The story of The Besnard Lakes begins at Besnard Lake: a spectacular yet secluded water feature in rural Saskatchewan which the Montreal group’s husband and wife core, Jace Lasek and Olga Goreas, visit each summer for inspiration and escape. This year the couple’s campsite was surrounded for a worrying few days by forest flames, a literal ring of fire which informed the devil-may-care spirit of their exuberant fifth album.

“Besnard Lake is usually the place where we get the germination of ideas,” explains Jace. “We set up a small recording rig in the trailer we have up there .This time there were also helicopters with giant water tanks flying over us while we were fishing on the lake!”

Armed with demos and memories from their trip, the pair returned to the city and entered Breakglass Studios. Co-founded by Lasek a decade ago, this popular recording facility has long been a hub for Montreal’s fertile, collaborative and proudly DIY music community. Having met and fallen in love in Vancouver, where Jace was a photography-trained art student and Olga a bass-slinging star on the underground rock circuit, the pair relocated at the turn of the millennium. Vancouver had gotten too expensive. By contrast, “Montreal was super cheap because there had been the Quebec referendum in ’95 and a lot of the Anglos had left. There was a political teeter-totter happening, so there were tons of empty places. We moved out here and were able to live, rehearse and record in a loft for next to nothing.”

The predominantly French-speaking province’s economic depression birthed an ever-evolving scene that’s become internationally renowned for such disparate independent avatars as Godspeed You! Black Emperor and The Arcade Fire. Unique among their furrowed brow peers, The Besnard Lakes are unafraid to marry textured, questing headphone sonics to the honeyed pleasure of radio hits past: the rapture of My Bloody Valentine entwined with the romance of Fleetwood Mac. (Echoing prime FM they actually now have two girl/boy couplings in the line-up, keyboard player Sheenah Ko and guitarist Robbie MacArthur joining powerhouse drummer Kevin Laing and non-touring studio axe hero Richard White.) Imagine dreamy Beach House riding Led Zeppelin dynamics, with unabashedly androgynous vocal harmonies. This melodic yet mountainous soundworld was sculpted at Breakglass, their own modest Paisley Park. As the longterm sporter of a Love Symbol tattoo, Prince’s pop alchemy is especially potent for Jace.

“You look on the back of his early records and it’s produced, arranged, recorded and performed by Prince. When I realised that as a 12-year-old I was like, Oh fuck! So this kid can make a record all by himself. So then why can’t I? He was also the guy who made me realise that it was ok to sing high. Just throw caution to the wind. He’s not concerned about being super macho. Once I started getting into punk rock in high school, Prince was still there. He didn’t lose relevancy for me. Prince was still there when I started getting into prog rock, too. We’re just absorbed in music of all sorts.”

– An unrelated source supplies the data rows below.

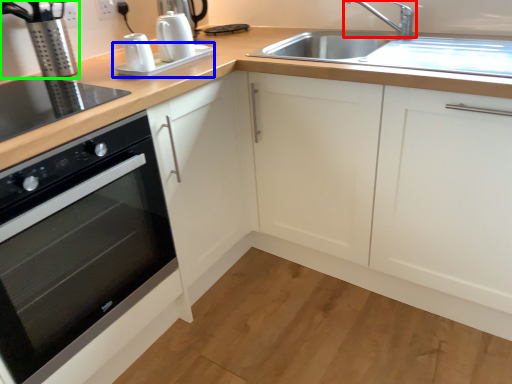 Question: Considering the real-world distances, which object is closest to tap (highlighted by a red box)? appliance (highlighted by a blue box) or coffee machine (highlighted by a green box).

Choices:
 (A) appliance
 (B) coffee machine

Answer: (A) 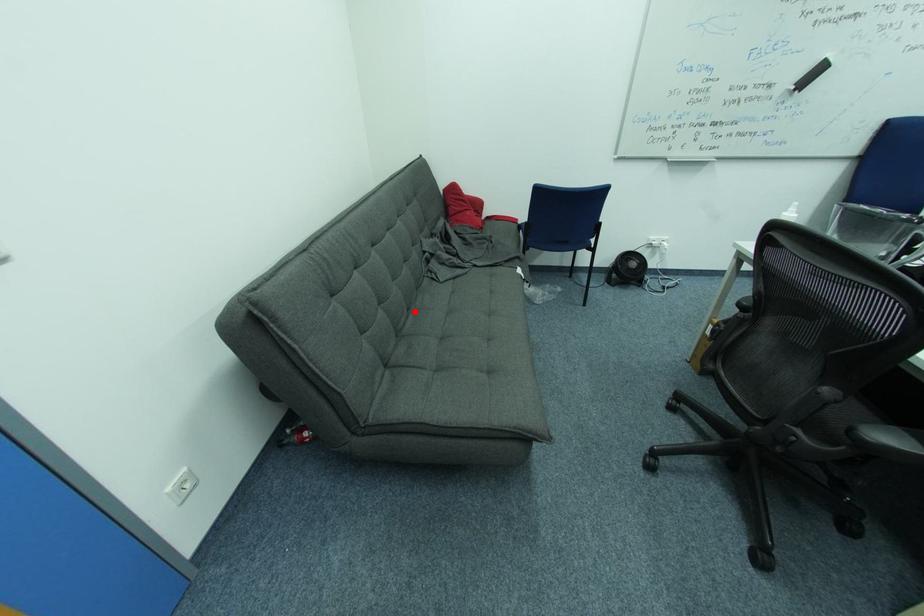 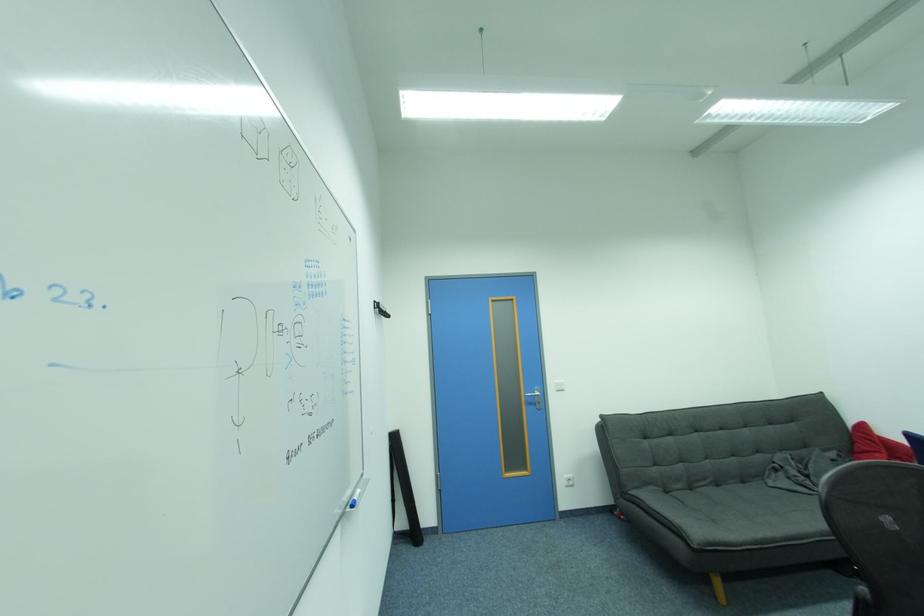 The point at the highlighted location is marked in the first image. Where is the corresponding point in the second image?

(723, 487) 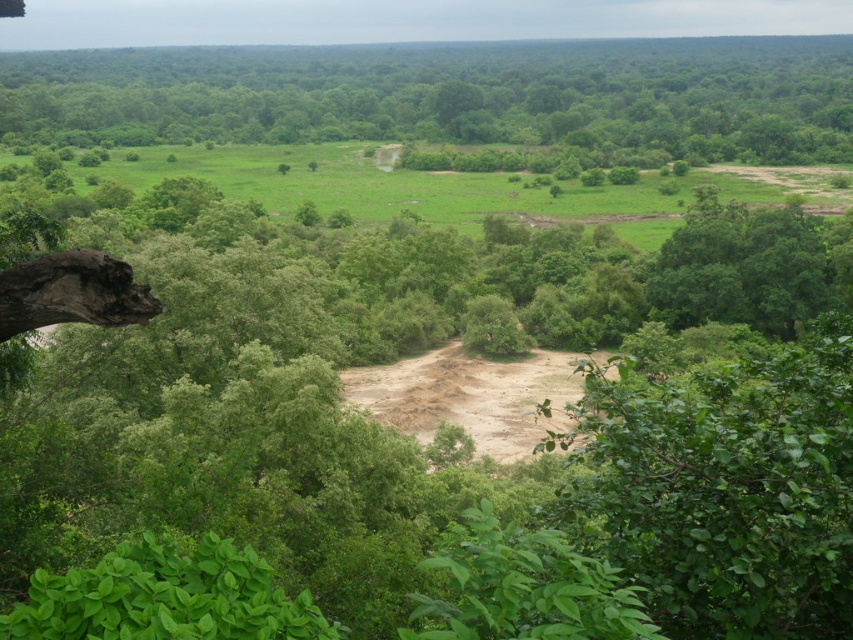 Is point (15, 96) farther from camera compared to point (450, 378)?

Yes, it is.

Which of these two, green leafy tree at upper left or brown sandy dirt track at center, stands shorter?

Standing shorter between the two is brown sandy dirt track at center.

Is point (621, 72) more distant than point (520, 369)?

That is True.

Find the location of a particular element. green leafy tree at upper left is located at coordinates (450, 96). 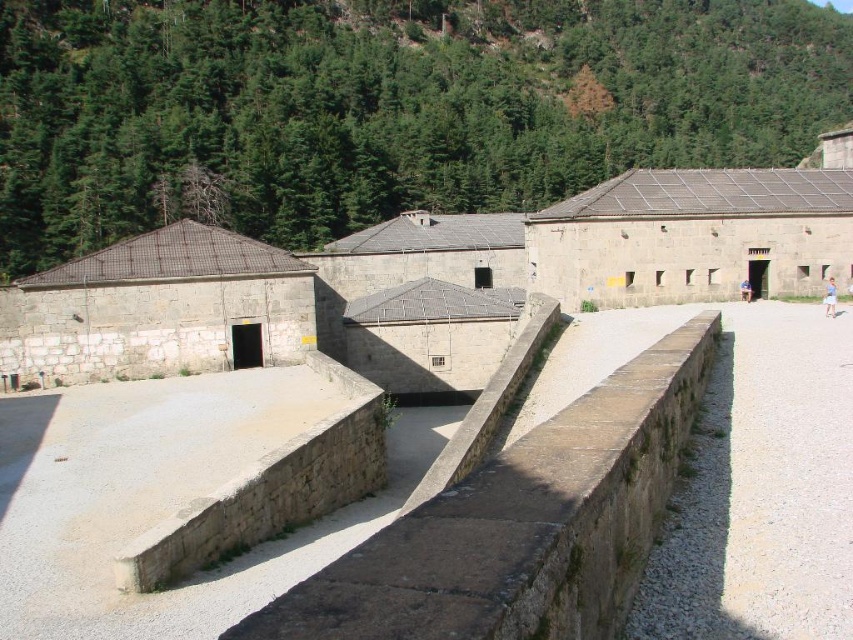 You are standing in the courtyard of the historical stone structure and want to locate the brown stone ledge at center. According to the coordinates provided, where would you find it?

The brown stone ledge at center is located at point coordinates of (x=523, y=524).

You are a hiker who has just arrived at the historical stone structure. You see a brown stone ledge at center and blue denim jeans at center. Which object can you sit on?

The brown stone ledge at center can be sat on because it is bigger than the blue denim jeans at center.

Olga, meanwhile, has been exploring a new creative outlet via her domestic interpretation of the occult, inspired by a Disinformation lecture given by comic book writer Grant Morrison. “He was talking about sigils,” remembers her adoring partner. “It was really personal for Oggy, like a meditation she would do in the morning, and also just a fun thing. She developed these 11 sigils, which you can see on the inside of the record’s jacket. For the deluxe edition she’s hand engraved them onto these little tags. The meanings are very simple: one is love, another is empathy. That leads back to this whole idea of mystery and the myth of the band.”

Channelling their obsessions with the paranormal – Jace was a teenage ghost hunter – as well as the dark arts, A Coliseum Complex Museum is populated by cryptozoological creatures (The Bray Road Beast, Golden Lion) while also luxuriating in natural phenomena and beauty (The Plain Moon, Nightingale). These themes are sincere yet good-humoured. The LP’s title jokily refers to a landmark-heavy road sign spotted on tour in Texas, the varied emotional impulses within reflected by its environmentally warped artwork.

“For a long time we were trying to keep secret that we love being out in nature,” admits Jace. “Because it’s kinda cliché. But with this record we decided to stop fighting what we love so much. So the front cover actually has a lake on it, but it’s also got this giant orb shooting light into the water, which is creating a hole that’s opening a portal to the coliseum complex museum. It’s kinda fucked.”